Day shift: Ten calls; one left at scene; nine by ambulance.
Stats: 1 Vomiting; 2 eTOH; 1 RTC with minor injuries; 1 Chest Pain; 1 Purple plus (dead); 1 Faint; 1 Flu; 1 ? assault; 1 Abdo pain.
Sarah was my EOC observer for the day and this was her first introduction to death. Seeing your first dead person can invoke a lot of different emotions, depending on your age, experience and character. She was apprehensive but remained calm and collected – as it should be under such circumstances.
Taking EOC observers is a good idea; they get to see, first-hand, what it is we are doing out here and why we complain so much at times. They can see why the system is generally useless.
Before we went to our dead lady, we were sent to numerous other calls at the head of the day. Our first was a vomiting 54 year-old woman who’d recently had her tooth out under local anaesthetic and was possibly reacting to it. Other than that, she was in good health. Her daughters were on scene and one of them travelled with her to hospital.
As if to prove the worth of our services out there, our next call was for a collapsed male who was sleeping and vomiting in the street.
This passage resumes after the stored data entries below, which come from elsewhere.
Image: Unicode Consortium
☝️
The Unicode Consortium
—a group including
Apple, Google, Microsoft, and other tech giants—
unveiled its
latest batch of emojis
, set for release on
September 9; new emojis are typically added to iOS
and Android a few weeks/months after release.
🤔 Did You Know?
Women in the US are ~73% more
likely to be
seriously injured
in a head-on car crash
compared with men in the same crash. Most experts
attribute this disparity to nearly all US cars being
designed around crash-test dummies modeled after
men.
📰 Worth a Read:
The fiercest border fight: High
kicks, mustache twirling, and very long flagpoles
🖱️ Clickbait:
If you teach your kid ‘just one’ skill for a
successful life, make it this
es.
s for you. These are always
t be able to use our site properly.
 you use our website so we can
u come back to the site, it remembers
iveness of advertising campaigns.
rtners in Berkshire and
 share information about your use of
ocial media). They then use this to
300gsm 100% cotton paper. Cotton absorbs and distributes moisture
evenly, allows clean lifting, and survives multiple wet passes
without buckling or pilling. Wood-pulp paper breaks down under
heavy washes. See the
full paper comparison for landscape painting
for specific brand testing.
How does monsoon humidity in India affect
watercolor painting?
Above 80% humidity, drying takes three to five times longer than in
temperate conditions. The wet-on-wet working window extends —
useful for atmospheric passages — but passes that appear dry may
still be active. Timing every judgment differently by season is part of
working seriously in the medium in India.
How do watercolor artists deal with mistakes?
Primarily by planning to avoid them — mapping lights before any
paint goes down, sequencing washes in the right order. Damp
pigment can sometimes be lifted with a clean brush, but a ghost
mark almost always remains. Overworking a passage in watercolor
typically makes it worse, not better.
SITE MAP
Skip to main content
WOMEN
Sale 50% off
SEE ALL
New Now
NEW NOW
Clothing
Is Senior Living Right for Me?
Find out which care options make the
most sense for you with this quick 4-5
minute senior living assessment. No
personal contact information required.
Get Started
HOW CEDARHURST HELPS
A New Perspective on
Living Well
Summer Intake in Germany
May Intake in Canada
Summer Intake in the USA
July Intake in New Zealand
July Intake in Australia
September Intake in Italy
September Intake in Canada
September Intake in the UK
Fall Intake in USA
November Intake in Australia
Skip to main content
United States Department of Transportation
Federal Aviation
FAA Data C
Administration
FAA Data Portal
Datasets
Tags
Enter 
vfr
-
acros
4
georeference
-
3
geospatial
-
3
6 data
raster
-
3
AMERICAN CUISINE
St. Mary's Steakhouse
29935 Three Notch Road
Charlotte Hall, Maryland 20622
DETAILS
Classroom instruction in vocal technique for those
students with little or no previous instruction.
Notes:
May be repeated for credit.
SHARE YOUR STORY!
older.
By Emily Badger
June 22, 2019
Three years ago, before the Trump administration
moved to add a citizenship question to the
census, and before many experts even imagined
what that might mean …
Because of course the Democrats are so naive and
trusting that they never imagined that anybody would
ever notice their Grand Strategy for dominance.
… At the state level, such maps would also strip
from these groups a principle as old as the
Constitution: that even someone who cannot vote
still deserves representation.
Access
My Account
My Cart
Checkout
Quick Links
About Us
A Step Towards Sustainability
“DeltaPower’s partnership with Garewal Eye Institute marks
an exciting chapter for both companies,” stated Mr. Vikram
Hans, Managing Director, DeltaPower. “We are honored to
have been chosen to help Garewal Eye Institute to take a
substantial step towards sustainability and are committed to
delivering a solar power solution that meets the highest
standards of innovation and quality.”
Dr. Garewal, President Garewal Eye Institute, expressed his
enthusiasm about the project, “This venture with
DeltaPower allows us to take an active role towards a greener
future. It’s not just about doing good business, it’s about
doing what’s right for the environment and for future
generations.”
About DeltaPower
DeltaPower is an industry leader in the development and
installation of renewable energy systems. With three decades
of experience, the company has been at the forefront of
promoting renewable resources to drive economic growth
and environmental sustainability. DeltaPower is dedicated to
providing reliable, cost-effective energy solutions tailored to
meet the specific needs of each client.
He was a stone’s throw (if you have a good arm) from the local alcoholic/drug abuser’s hostel and so logic led me to believe this is precisely what we’d see. He was smelly and dirty and messy. Two cops were standing vigil over him as the ambulance swept past after missing the windmill. I managed to catch it and stopped on cue.
There wasn’t much to do but take basic obs and assist in hauling him off the pavement and into the ambulance. He had filled his trousers (just for us, I expect) and the stench from that end was over-powering at times but he wasn't in emergency need of anything medical. Trust me; he was drunk and no more than that.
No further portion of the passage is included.